When all is going well for Tottenham Hotspur, it can get a little tedious. Great for the fans, but for those writing about them, it’s easier when things are going bad for the club, not that I’m complaining.
Heading into the encounter on the back of two impressive league wins – a 3-1 win over West Ham United was followed by a nervy 2-1 victory against Liverpool – and it’s no shock that confidence is high. Nevertheless, when the two teams strolled out at Craven Cottage on Saturday afternoon, many were apprehensive about the upcoming encounter.
Heading into the London derby, Tottenham Hotspur hadn’t lost in four Premier League games between the two sides, winning all and conceding just twice. On top of that, Fulham were on the back of six Premier League games without a win.
But this is Spurs – anything can happen when they emerge from the tunnel and onto the pitch. After a drab first-half, my fears subsided when Sandro smashed home from 35-yards, before a Jermain Defoe double secured the three points as the visitors mustered only their second clean sheet of the season.
However, there are underlying problems afoot for Tottenham Hotspur. I’m not talking about Andre Villas-Boas or the goalkeeper situation; that’s all resolved as far as I’m concerned. Injuries have previously played their part for the North London side in the past and today there was the possibility that the curse could strike again.
Both Michael Dawson and Gareth Bale hobbled off either side of half-time, the duo clutching their respective hamstrings forcing Villas-Boas into changes. Fortunately, news on Saturday evening suggested both players won’t be out for more than two weeks, which is a huge relief it has to be said.
The pairing have been impressive during the last two Premiership encounters and it’s fortunate that neither will be joining Scott Parker, Younes Kaboul and Benoit Assou-Ekotto for an extended stay in the treatment room, the trio of which are yet to return to first-team training.
Spurs have certainly soldiered on in recent weeks and despite a poor turn of form following the win over Aston Villa, still find themselves in joint third behind Chelsea on goal difference.

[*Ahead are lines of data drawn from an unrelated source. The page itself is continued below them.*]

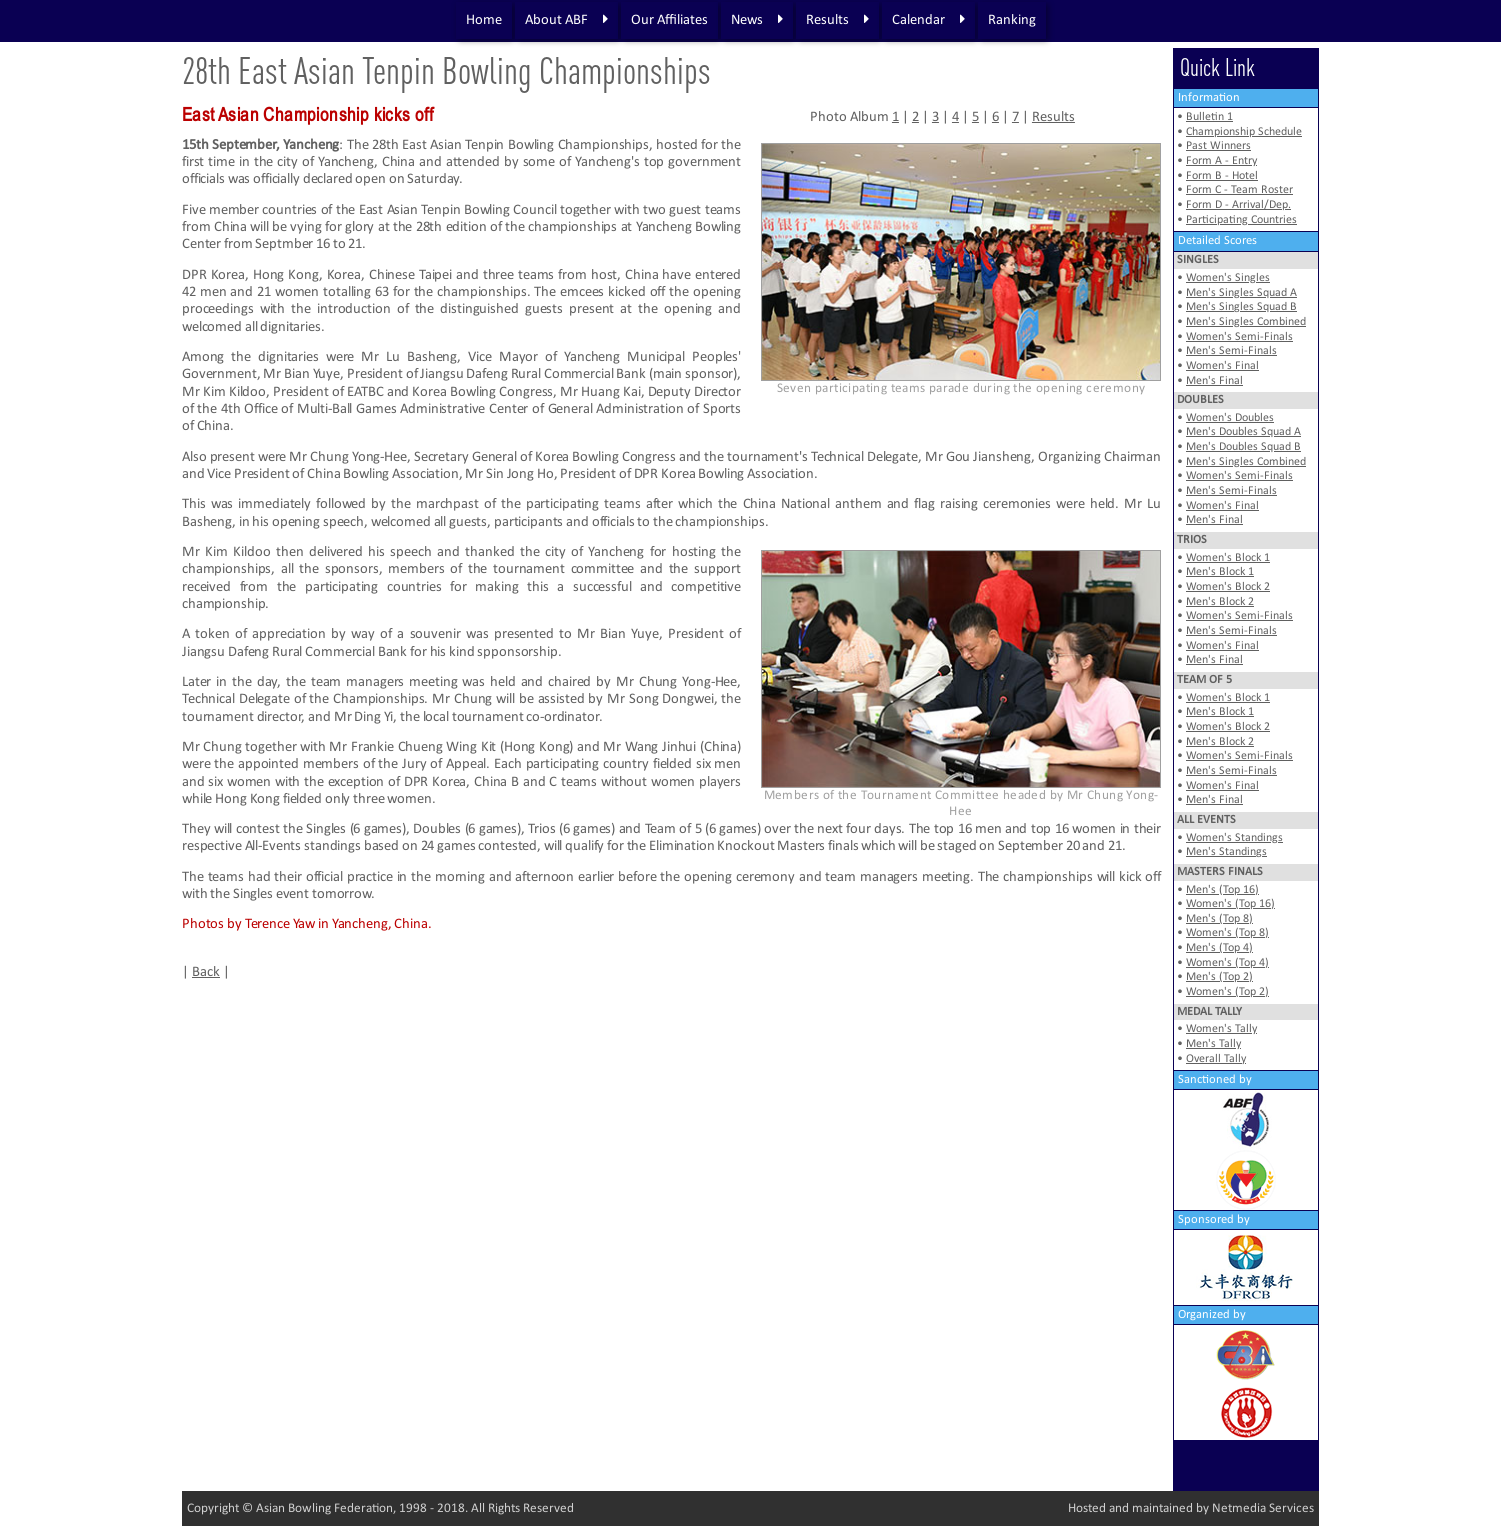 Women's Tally (1221, 1029)
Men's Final (1214, 381)
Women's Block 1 (1228, 558)
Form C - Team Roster (1239, 190)
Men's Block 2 (1220, 602)
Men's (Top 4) (1219, 948)
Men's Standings (1226, 852)
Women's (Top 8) (1227, 933)
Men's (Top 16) (1222, 890)
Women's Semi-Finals (1239, 337)
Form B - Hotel (1222, 176)
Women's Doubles (1230, 418)
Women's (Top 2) (1227, 992)
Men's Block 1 (1220, 572)
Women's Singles (1228, 278)
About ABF (566, 20)
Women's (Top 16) (1230, 904)
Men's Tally (1213, 1044)
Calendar (928, 20)
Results (837, 20)
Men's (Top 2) (1219, 977)
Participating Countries (1241, 220)
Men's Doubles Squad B (1243, 447)
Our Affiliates (669, 20)
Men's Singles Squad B (1241, 307)
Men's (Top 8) (1219, 919)
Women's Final (1222, 366)
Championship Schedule (1244, 132)
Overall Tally (1216, 1059)
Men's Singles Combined (1246, 322)
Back (206, 972)
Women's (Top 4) (1227, 963)
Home (484, 20)
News (757, 20)
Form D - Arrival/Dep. (1238, 205)
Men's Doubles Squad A (1243, 432)
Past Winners (1218, 146)
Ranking (1012, 20)
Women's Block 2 (1228, 587)
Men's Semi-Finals (1231, 351)
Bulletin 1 (1209, 117)
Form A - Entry (1221, 161)
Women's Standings (1234, 838)
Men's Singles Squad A (1241, 293)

Credit must go to Villas-Boas, who was left short upon the close of the transfer window following the sales of Luka Modric and Rafael van der Vaart and the retirement of Ledley King.
Granted, Mousa Dembélé, Gylfi Sigurdsson, Clint Dempsey and Jan Vertonghen were all brought in to replace the trio, but it can be argued that the departures performed to a higher standard than the arrivals.
The loss of Dembélé, in particular, was felt significantly and it’s no surprise that the return to winning ways, West Ham aside, has coincided with his recovery from a hip problem. At present, with Bale and Dawson only ruled out for a fortnight at most, it’s fortunate that two key squad members won’t be out for longer.
But how long until a long-term injury completely derails the campaign? Dembélé’s loss was hard felt, with no adequate backup to cover for the Belgian. If he’s ruled out again, the form will drop. The same can be said in the front-line, with only Defoe and Emmanuel Adebayor the two registered strikers available to Villas-Boas.
With the latter departing for the African Cup of Nations in January, another front-man is pivotal. On top of that, signing a ball playing midfielder to provide the creativity from deep is also essential. Dembélé has done an astute job in the position alongside Sandro, but many are of the opinion that the 25-year-old would be better suited further forward.
It’s echoing the calls that investment in January is essential. With teams around Tottenham Hotspur faltering at present, the chance to capitalise is all but within their grasp. Villas-Boas has previously insisted that he is after a top four finish and that can be achieved.
However, if injuries once again rear their ugly head, it could all but end the pursuit for Champions League qualification. Saturday left the heart of many a Spurs fan in their mouth, fortunately finding out the initial prognosis isn’t as bad as first feared.
But it is a warning of what could happen. Tottenham Hotpur haven’t invested to their full capability over recent January transfer windows. If not, the club could be ruing the opportunity not to do so, especially if injuries to key players leave them sidelined for a substantial period of time.